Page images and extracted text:
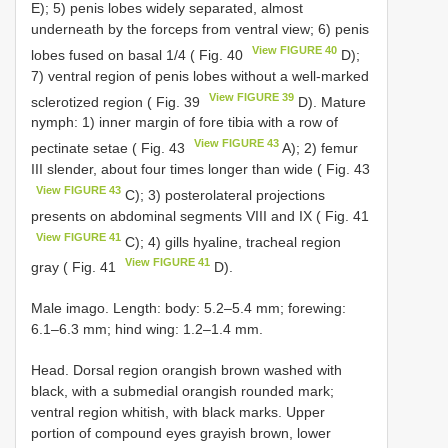
E); 5) penis lobes widely separated, almost
underneath by the forceps from ventral view; 6) penis
View FIGURE 40
lobes fused on basal 1/4 ( Fig. 40
D);
7) ventral region of penis lobes without a well-marked
View FIGURE 39
sclerotized region ( Fig. 39
D). Mature
nymph: 1) inner margin of fore tibia with a row of
View FIGURE 43
pectinate setae ( Fig. 43
A); 2) femur
III slender, about four times longer than wide ( Fig. 43
View FIGURE 43
C); 3) posterolateral projections
presents on abdominal segments VIII and IX ( Fig. 41
View FIGURE 41
C); 4) gills hyaline, tracheal region
View FIGURE 41
gray ( Fig. 41
D).
Male imago. Length: body: 5.2–5.4 mm; forewing:
6.1–6.3 mm; hind wing: 1.2–1.4 mm.
Head. Dorsal region orangish brown washed with
black, with a submedial orangish rounded mark;
ventral region whitish, with black marks. Upper
portion of compound eyes grayish brown, lower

**Task prompt:** Search the records above for the string "region". Copy every line that contains it.

**Output of the exercise:**
7) ventral region of penis lobes without a well-marked
sclerotized region ( Fig. 39
C); 4) gills hyaline, tracheal region
Head. Dorsal region orangish brown washed with
ventral region whitish, with black marks. Upper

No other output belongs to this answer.